Finally, after many years of enduring his oppression with patience, I asked for a divorce and got it. I thought that I could carry on without him, but my life became even worse.
I needed a breadwinner for my children as I had no money and my family couldn’t help us financially. I even began searching for a reason to go back to my husband, not because I loved him but to secure my family’s needs and rescue us from homelessness and poverty.
In the end, my ex-husband took my children and I returned to live with my family.
But life there was hard and painful too, so I decided to get re-married, hoping that this would improve my lot.
I did not know who might want to marry a 40 year-old woman, but then I met an Uzbeki immigrant, who barely spoke Arabic but was searching for a wife. It did not take long before the two of us got married. With him I experienced feelings of tenderness, love and happiness and in his eyes, I saw a passion and yearning that I had never dreamt of with my first husband.
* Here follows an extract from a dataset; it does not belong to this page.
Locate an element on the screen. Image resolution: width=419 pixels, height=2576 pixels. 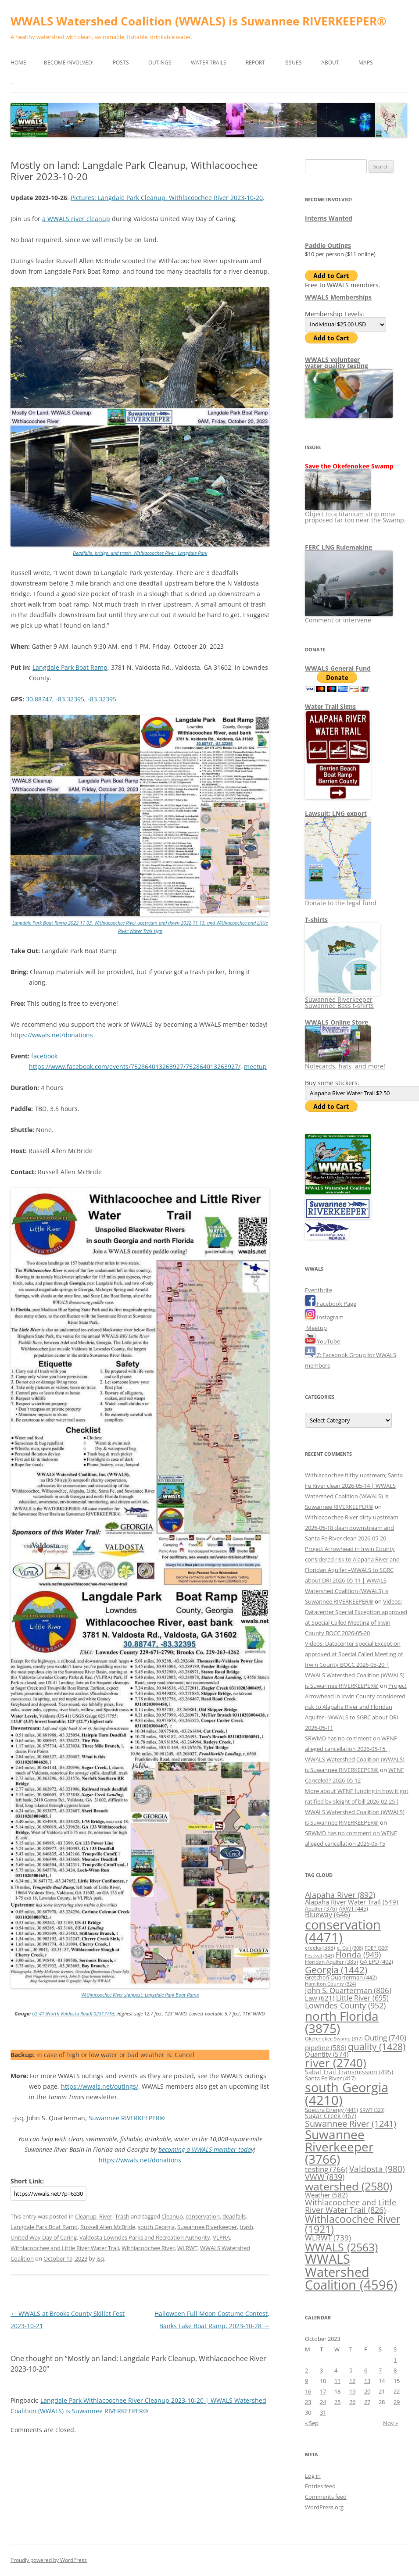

But I knew that my happiness would be short-lived. These immigrants were harassed and there were even attempts to kill them. They gradually began to leave the country, and like others, my second husband soon returned to his homeland and left me to my fate: injustice and deprivation.
Life is unpredictable, and no one knows what’s coming next. But I have faith in God, and know that this life is trivial. I will search again for a new purpose in my life to fill my remaining days.
Yamama Asaad, 40, lives with her husband and three children in Idlib. She is studying journalism.